La città resta nella morsa di una nevicata mai vista e senza energia, anche l’ospedale è a rischio
ATRI. Apocalisse ad Atri. L’ospedale San Liberatore rischia di chiudere, malati a rischio evacuazione. I rifornimenti di carburante per il gruppo elettrogeno che tiene alimentata l’elettricità nei vari reparti non dureranno ancora molto e vanno verso l’esaurimento. Il pronto soccorso ieri è rimasto allagato per alcune ore.
La situazione nella città ducale e nel suo vasto territorio non è affatto migliorata ieri nonostante abbia la neve concesso una tregua. Non sono sufficienti i circa 50 soldati del 235° reggimento dell’esercito di Ascoli Piceno arrivati ieri mattina sul territorio per risollevare una ormai precaria situazione. L’esercito, dopo aver aperto dei varchi nella frazione di Casoli, è stato dirottato in pieno centro. Non ci sono ancora acqua né luce, i rifornimenti alimentari scarseggiano. I negozi sono chiusi. Molti atriani sono ancora intrappolati all’interno delle abitazioni e per cucinare usano l’acqua della neve. Mancano pane e approvvigionamenti. In tilt tutte le linee di comunicazione, irraggiungibile anche il telefonino del sindaco Gabriele Astolfi. Va a singhiozzo la linea di emergenza attivata dal Comune il Coc (085 87230). Il vicesindaco Domenico Felicione lancia l’allarme: «Siamo allo stremo, occorrono più aiuti altrimenti la popolazione rischia grosso». Allagata tutta la zona industriale di Casoli, inagibili diversi ponti che la collegano. Il cittadino Michele Capanna Piscè affonda: «La Regione è assente, ci sono state addirittura persone decedute che per uscire di casa sono state portate a spalla senza la bara, sono immagini del terzo mondo. Noi atriani siamo abbandonati, è vergognoso considerando che siamo un comune a dieci chilometri dalla costa e che non siamo a duemila metri di altezza, qualcuno risponderà di tale situazione».

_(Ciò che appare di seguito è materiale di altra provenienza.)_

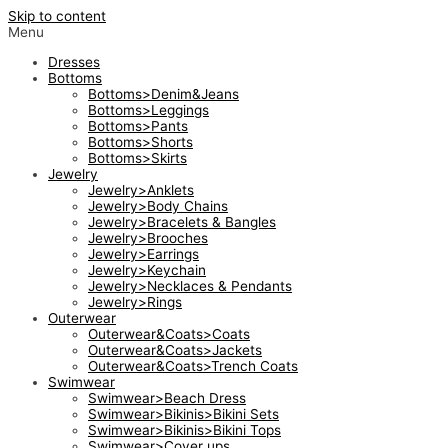
Skip to content
Menu
Dresses
Bottoms
Bottoms>Denim&Jeans
Bottoms>Leggings
Bottoms>Pants
Bottoms>Shorts
Bottoms>Skirts
Jewelry
Jewelry>Anklets
Jewelry>Body Chains
Jewelry>Bracelets & Bangles
Jewelry>Brooches
Jewelry>Earrings
Jewelry>Keychain
Jewelry>Necklaces & Pendants
Jewelry>Rings
Outerwear
Outerwear&Coats>Coats
Outerwear&Coats>Jackets
Outerwear&Coats>Trench Coats
Swimwear
Swimwear>Beach Dress
Swimwear>Bikinis>Bikini Sets
Swimwear>Bikinis>Bikini Tops
Swimwear>Cover ups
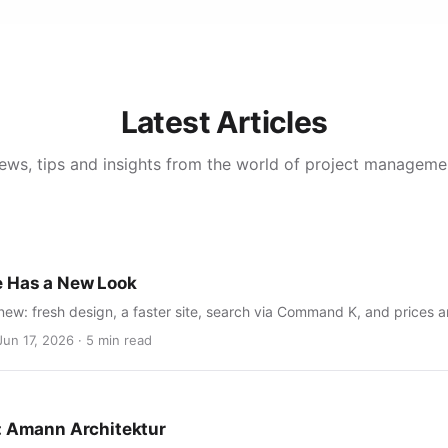
Latest Articles
ews, tips and insights from the world of project manageme
e Has a New Look
new: fresh design, a faster site, search via Command K, and prices 
Jun 17, 2026 · 5 min read
: Amann Architektur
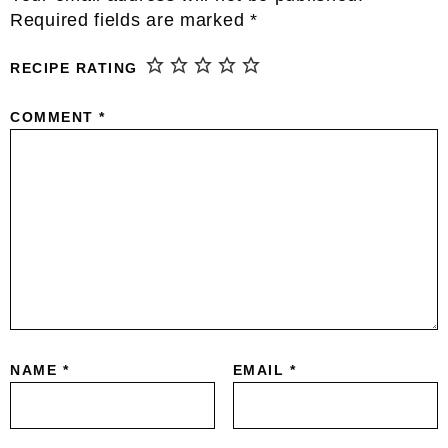
Interactions
Required fields are marked
*
RECIPE RATING
COMMENT
*
NAME
*
EMAIL
*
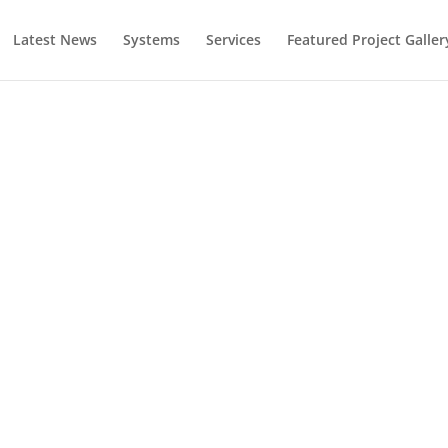
Latest News
Systems
Services
Featured Project Galler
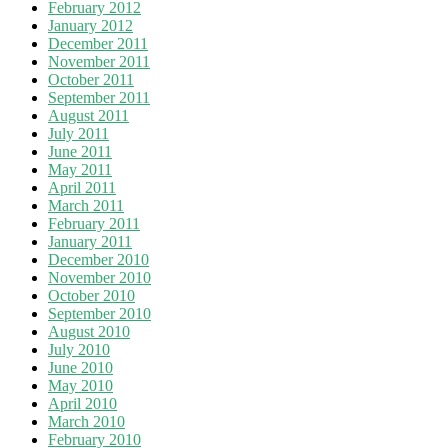
February 2012
January 2012
December 2011
November 2011
October 2011
September 2011
August 2011
July 2011
June 2011
May 2011
April 2011
March 2011
February 2011
January 2011
December 2010
November 2010
October 2010
September 2010
August 2010
July 2010
June 2010
May 2010
April 2010
March 2010
February 2010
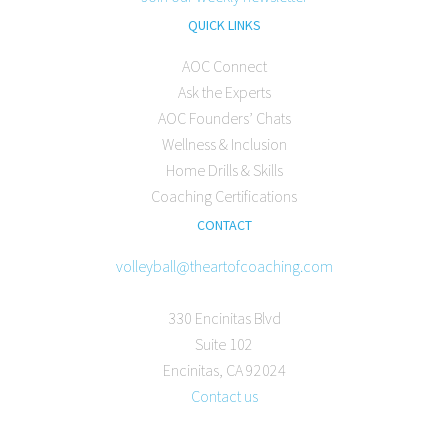
QUICK LINKS
AOC Connect
Ask the Experts
AOC Founders’ Chats
Wellness & Inclusion
Home Drills & Skills
Coaching Certifications
CONTACT
volleyball@theartofcoaching.com
330 Encinitas Blvd
Suite 102
Encinitas, CA 92024
Contact us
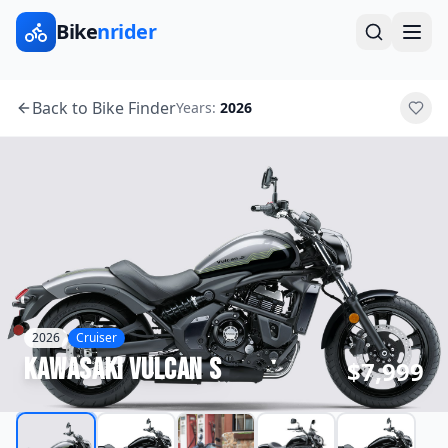
Bike
nrider
Back to Bike Finder
Years:
2026
2026
Cruiser
Kawasaki
Vulcan S
$7,999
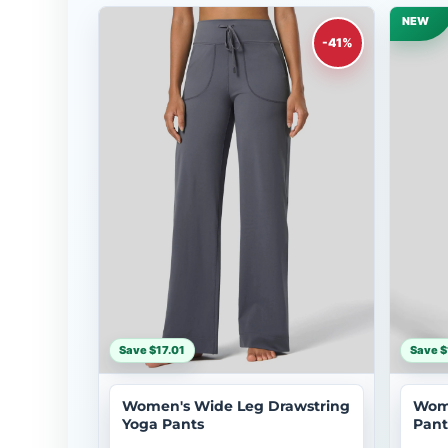
NEW
-41%
Save $17.01
Save $
Women's Wide Leg Drawstring
Wome
Yoga Pants
Pant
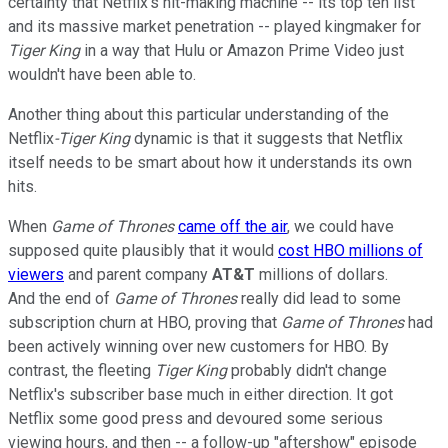
certainty that Netflix's hit-making machine -- its top ten list
and its massive market penetration -- played kingmaker for
Tiger King
in a way that Hulu or Amazon Prime Video just
wouldn't have been able to.
Another thing about this particular understanding of the
Netflix
-Tiger
King
dynamic is that it suggests that Netflix
itself needs to be smart about how it understands its own
hits.
When
Game of Thrones
came off the air
, we could have
supposed quite plausibly that it would
cost HBO millions of
viewers
and parent company
AT&T
millions of dollars.
And the end of
Game of Thrones
really did lead to some
subscription churn at HBO, proving that
Game of Thrones
had
been actively winning over new customers for HBO. By
contrast, the fleeting
Tiger King
probably didn't change
Netflix's subscriber base much in either direction. It got
Netflix some good press and devoured some serious
viewing hours, and then -- a follow-up "aftershow" episode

E ieri mattina, dopo due giorni di vani tentativi, alcuni volontari di associazioni animaliste sono finalmente riusciti a raggiungere il canile di Atri, che si trova in contrada Santa Lucia. Dall’inizio dell’emergenza neve la struttura è rimasta isolata, impossibile da raggiungere anche a piedi visto il muro di neve che la circondava. I volontari hanno rifocillato i cani ospiti della struttura, che erano allo stremo per la fame e il freddo.